• [What the exercise asks]:
Below are records with pictures in them; print them exactly, omitting the pictures.

Content starts

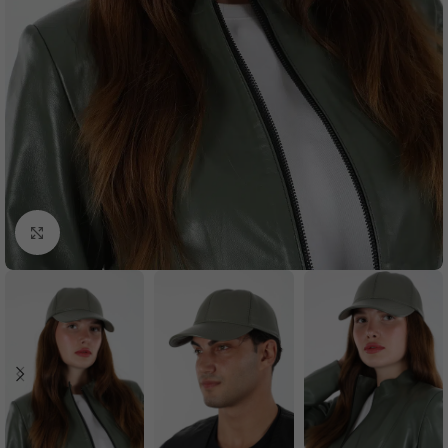
Büyütmek için tıklayın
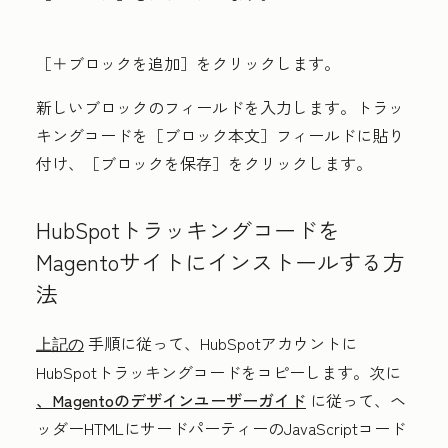
［＋ブロックを追加］をクリックします。
新しいブロックのフィールドを入力します。トラッ
キングコードを
［ブロック本文］フィールドに貼り
付け、
［ブロックを保存］をクリックします。
HubSpotトラッキングコードを
Magentoサイトにインストールする方
法
手順に従って、HubSpotアカウントに
上記の
HubSpotトラッキングコードをコピーします。次に
、Magentoのデザインユーザーガイド
に従って、ヘ
ッダーHTMLにサードパーティーのJavaScriptコード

Content ends

• [Solution to the exercise]:
Büyütmek için tıklayın
［＋ブロックを追加］をクリックします。
新しいブロックのフィールドを入力します。トラッ
キングコードを
［ブロック本文］フィールドに貼り
付け、
［ブロックを保存］をクリックします。
HubSpotトラッキングコードを
Magentoサイトにインストールする方
法
手順に従って、HubSpotアカウントに
上記の
HubSpotトラッキングコードをコピーします。次に
、Magentoのデザインユーザーガイド
に従って、ヘ
ッダーHTMLにサードパーティーのJavaScriptコード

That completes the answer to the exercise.